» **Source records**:
☆ ☆ ☆ ☆ ☆ ☆ ☆
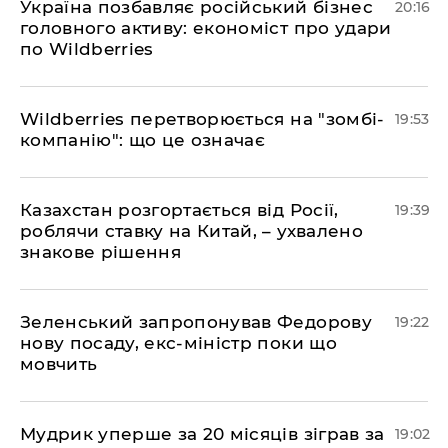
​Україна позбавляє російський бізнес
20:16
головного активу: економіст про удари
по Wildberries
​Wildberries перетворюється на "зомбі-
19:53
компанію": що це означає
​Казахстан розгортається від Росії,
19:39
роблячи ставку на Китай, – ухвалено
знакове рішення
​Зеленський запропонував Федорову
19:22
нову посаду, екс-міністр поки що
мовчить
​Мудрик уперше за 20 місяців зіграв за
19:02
☆ ☆ ☆ ☆ ☆ ☆ ☆
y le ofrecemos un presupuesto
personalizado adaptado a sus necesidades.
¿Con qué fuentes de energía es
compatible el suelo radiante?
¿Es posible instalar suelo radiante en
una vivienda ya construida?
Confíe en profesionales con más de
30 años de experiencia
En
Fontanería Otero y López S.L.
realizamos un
☆ ☆ ☆ ☆ ☆ ☆ ☆
Within the data above, find the lines that contain the word "Wildberries" and copy each of them.

по Wildberries
​Wildberries перетворюється на "зомбі-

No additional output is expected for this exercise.